⟨
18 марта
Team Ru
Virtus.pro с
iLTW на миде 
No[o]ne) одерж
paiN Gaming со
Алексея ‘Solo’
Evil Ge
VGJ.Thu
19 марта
⟩
Activity
Only the lines from the one that contains "iLTW на миде" to the end of the data should be output, exactly as they appear.

Written solution
iLTW на миде 
No[o]ne) одерж
paiN Gaming со
Алексея ‘Solo’
Evil Ge
VGJ.Thu
19 марта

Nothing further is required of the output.